Regulators and the big banks have been meeting since January on what the plans are expected to include. Fed and FDIC officials have said they expect the back-and-forth to continue once the plans have been submitted. The rules give the banks a series of chances to refine their plans.
But if banks cannot come up with feasible liquidation plans, regulators could order the banks to get rid of businesses. Government intervention is a last resort, said John Simonson, the FDIC’s deputy director of Systemic Resolution Planning and Implementation in the Office of Complex Financial Institutions.
“I think a lot of progress can be made in having these firms make themselves more resolvable before you get to that point of actually imposing those severe remedies,” Simonson said. The regulators will want to see evidence that the banks can safely resolve their debts and transfer vital customer services and assets to healthy institutions.

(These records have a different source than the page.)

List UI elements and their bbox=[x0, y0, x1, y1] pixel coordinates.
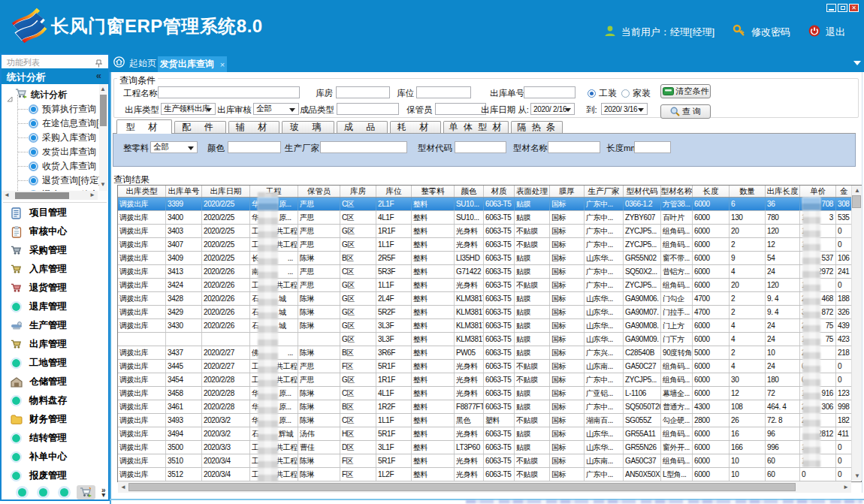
sidebar-item-财务管理[interactable]: 财务管理 bbox=[2, 410, 108, 429]
close-button[interactable]: ✕ bbox=[849, 4, 859, 12]
grid-col-生产厂家[interactable]: 生产厂家 bbox=[585, 186, 624, 197]
grid-scroll-down-icon[interactable]: ▼ bbox=[854, 473, 860, 479]
sidebar-item-退库管理[interactable]: 退库管理 bbox=[2, 297, 108, 316]
material-tab-成品[interactable]: 成 品 bbox=[337, 121, 388, 133]
sidebar-item-出库管理[interactable]: 出库管理 bbox=[2, 335, 108, 354]
location-input[interactable] bbox=[416, 86, 471, 98]
grid-col-出库单号[interactable]: 出库单号 bbox=[166, 186, 202, 197]
grid-row-14[interactable]: 调拨出库34542020/2/28工共工程严思G区1R1F整料光身料6063-T… bbox=[118, 373, 851, 387]
grid-col-库房[interactable]: 库房 bbox=[340, 186, 376, 197]
grid-row-8[interactable]: 调拨出库34282020/2/26石城陈琳G区2L4F整料KLM38176063… bbox=[118, 292, 851, 306]
change-password-link[interactable]: 修改密码 bbox=[751, 26, 790, 39]
grid-row-2[interactable]: 调拨出库34002020/2/25华原...严思C区4L1F整料SU10...6… bbox=[118, 211, 851, 225]
sidebar-item-退货管理[interactable]: 退货管理 bbox=[2, 279, 108, 297]
sidebar-item-工地管理[interactable]: 工地管理 bbox=[2, 354, 108, 373]
grid-row-20[interactable]: 调拨出库35102020/3/4工共工程陈琳F区5R1F整料光身料6063-T5… bbox=[118, 454, 851, 468]
grid-row-11[interactable]: G区3L3F整料KLM38176063-T5贴膜国标山东华...GA90M09.… bbox=[118, 333, 851, 346]
grid-row-3[interactable]: 调拨出库34032020/2/25工共工程严思G区1R1F整料光身料6063-T… bbox=[118, 225, 851, 238]
search-button[interactable]: 查 询 bbox=[660, 104, 711, 119]
grid-scroll-left-icon[interactable]: ◄ bbox=[120, 484, 126, 490]
grid-row-9[interactable]: 调拨出库34292020/2/26石城陈琳G区5R2F整料KLM38176063… bbox=[118, 306, 851, 319]
teal-circle-icon[interactable] bbox=[18, 488, 26, 496]
color-input[interactable] bbox=[228, 141, 281, 153]
grid-col-颜色[interactable]: 颜色 bbox=[455, 186, 484, 197]
project-name-input[interactable] bbox=[158, 86, 300, 98]
order-no-input[interactable] bbox=[524, 86, 575, 98]
sidebar-item-报废管理[interactable]: 报废管理 bbox=[2, 466, 108, 485]
radio-gongzhuang[interactable]: 工装 bbox=[588, 87, 617, 100]
sidebar-item-采购管理[interactable]: 采购管理 bbox=[2, 241, 108, 260]
tab-home[interactable]: 起始页 bbox=[113, 56, 156, 70]
profile-code-input[interactable] bbox=[455, 141, 506, 153]
tree-item-2[interactable]: 在途信息查询[待 bbox=[2, 116, 107, 131]
keeper-input[interactable] bbox=[435, 103, 486, 115]
sidebar-item-仓储管理[interactable]: 仓储管理 bbox=[2, 373, 108, 391]
grid-row-5[interactable]: 调拨出库34092020/2/25长...陈琳B区2R5F整料LI35HD606… bbox=[118, 252, 851, 265]
grid-row-7[interactable]: 调拨出库34242020/2/26工共工程严思G区1L1F整料光身料6063-T… bbox=[118, 279, 851, 292]
grid-row-17[interactable]: 调拨出库34932020/3/2华原...陈琳C区1L1F整料黑色塑料不贴膜国标… bbox=[118, 414, 851, 427]
grid-col-出库日期[interactable]: 出库日期 bbox=[202, 186, 250, 197]
grid-col-型材代码[interactable]: 型材代码 bbox=[624, 186, 661, 197]
grid-col-库位[interactable]: 库位 bbox=[376, 186, 412, 197]
grid-col-出库类型[interactable]: 出库类型 bbox=[118, 186, 166, 197]
tree-item-3[interactable]: 采购入库查询 bbox=[2, 131, 96, 145]
material-tab-耗材[interactable]: 耗 材 bbox=[390, 121, 441, 133]
grid-col-材质[interactable]: 材质 bbox=[484, 186, 515, 197]
tab-close-icon[interactable]: × bbox=[220, 60, 225, 69]
grid-scroll-right-icon[interactable]: ► bbox=[843, 484, 849, 490]
grid-col-保管员[interactable]: 保管员 bbox=[298, 186, 340, 197]
sidebar-section-header[interactable]: 统计分析 « bbox=[2, 68, 108, 84]
material-tab-配件[interactable]: 配 件 bbox=[174, 121, 226, 133]
sidebar-item-入库管理[interactable]: 入库管理 bbox=[2, 260, 108, 279]
grid-row-21[interactable]: 调拨出库35122020/3/4工共工程陈琳F区1L2F整料光身料6063-T5… bbox=[118, 468, 851, 481]
tree-item-4[interactable]: 发货出库查询 bbox=[2, 145, 96, 159]
collapse-icon[interactable]: « bbox=[96, 70, 101, 81]
material-tab-辅材[interactable]: 辅 材 bbox=[228, 121, 279, 133]
grid-row-12[interactable]: 调拨出库34372020/2/27佛...陈琳B区3R6F整料PW056063-… bbox=[118, 346, 851, 360]
tab-list-dropdown-icon[interactable] bbox=[853, 61, 861, 65]
whole-part-dropdown[interactable]: 全部 bbox=[150, 141, 198, 153]
grid-vertical-scrollbar[interactable] bbox=[851, 186, 862, 481]
sidebar-item-项目管理[interactable]: 项目管理 bbox=[2, 204, 108, 222]
grid-col-整零料[interactable]: 整零料 bbox=[412, 186, 455, 197]
grid-col-出库长度[interactable]: 出库长度 bbox=[766, 186, 800, 197]
length-input[interactable] bbox=[634, 141, 671, 153]
date-from-dropdown[interactable]: 2020/ 2/16 bbox=[530, 103, 575, 115]
tab-shipping-query[interactable]: 发货出库查询 × bbox=[158, 56, 227, 72]
sidebar-item-审核中心[interactable]: 审核中心 bbox=[2, 222, 108, 241]
teal-circle-icon[interactable] bbox=[60, 488, 68, 496]
grid-col-表面处理[interactable]: 表面处理 bbox=[515, 186, 550, 197]
clear-conditions-button[interactable]: 清空条件 bbox=[660, 84, 711, 98]
tree-item-1[interactable]: 预算执行查询 bbox=[2, 102, 96, 116]
teal-circle-icon[interactable] bbox=[39, 488, 47, 496]
tree-horizontal-scrollbar-thumb[interactable] bbox=[15, 192, 69, 199]
grid-row-16[interactable]: 调拨出库34612020/2/28华原...陈琳B区1R2F整料F8877FT6… bbox=[118, 400, 851, 414]
out-type-dropdown[interactable]: 生产领料出库 bbox=[161, 103, 216, 115]
material-tab-单体型材[interactable]: 单 体 型 材 bbox=[443, 121, 509, 133]
sidebar-item-物料盘存[interactable]: 物料盘存 bbox=[2, 391, 108, 410]
tree-scroll-up-icon[interactable]: ▲ bbox=[100, 86, 106, 92]
tree-expander-icon[interactable] bbox=[7, 92, 13, 98]
grid-row-13[interactable]: 调拨出库34452020/2/27工共工程严思F区5R1F整料光身料6063-T… bbox=[118, 360, 851, 373]
tree-scroll-left-icon[interactable]: ◄ bbox=[4, 192, 10, 198]
tree-scroll-right-icon[interactable]: ► bbox=[89, 192, 95, 198]
minimize-button[interactable] bbox=[826, 4, 836, 12]
grid-row-6[interactable]: 调拨出库34132020/2/26南...严思C区5R3F整料G71422606… bbox=[118, 265, 851, 279]
grid-col-型材名称[interactable]: 型材名称 bbox=[661, 186, 693, 197]
grid-row-15[interactable]: 调拨出库34582020/2/28华原...陈琳C区4L1F整料光身料6063-… bbox=[118, 387, 851, 400]
grid-col-膜厚[interactable]: 膜厚 bbox=[550, 186, 585, 197]
grid-col-单价[interactable]: 单价 bbox=[800, 186, 836, 197]
profile-name-input[interactable] bbox=[548, 141, 600, 153]
tree-root[interactable]: 统计分析 bbox=[2, 87, 67, 102]
grid-scroll-up-icon[interactable]: ▲ bbox=[854, 188, 860, 194]
sidebar-overflow-icon[interactable]: »▾ bbox=[101, 488, 106, 497]
grid-horizontal-scrollbar-thumb[interactable] bbox=[128, 483, 796, 491]
sidebar-item-补单中心[interactable]: 补单中心 bbox=[2, 448, 108, 466]
grid-row-10[interactable]: 调拨出库34302020/2/26石城陈琳G区3L3F整料KLM38176063… bbox=[118, 319, 851, 333]
material-tab-玻璃[interactable]: 玻 璃 bbox=[282, 121, 334, 133]
grid-row-4[interactable]: 调拨出库34072020/2/25工共工程严思G区1L1F整料光身料6063-T… bbox=[118, 238, 851, 252]
grid-row-1[interactable]: 调拨出库33992020/2/25华原...严思C区2L1F整料SU10...6… bbox=[118, 198, 851, 211]
tree-vertical-scrollbar-thumb[interactable] bbox=[100, 95, 107, 126]
maximize-button[interactable] bbox=[838, 4, 847, 12]
tree-scroll-down-icon[interactable]: ▼ bbox=[100, 182, 106, 188]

The plans could easily be 2,000 or 4,000 pages long, depending on the complexity of the banks, said Ryan of PricewaterhouseCoopers. The plans include “very granular detail” about bank operations, he noted, adding that “in many cases, this is a large documentation exercise.”
For example, the banks must spell out plans for hiring lawyers and contacting regulators in key countries.
The rules for crafting the living wills are 74 pages long, including an explanatory supplement. The plans could even include drafts of press releases showing how the banks would announce that they are going out of business, Herring said.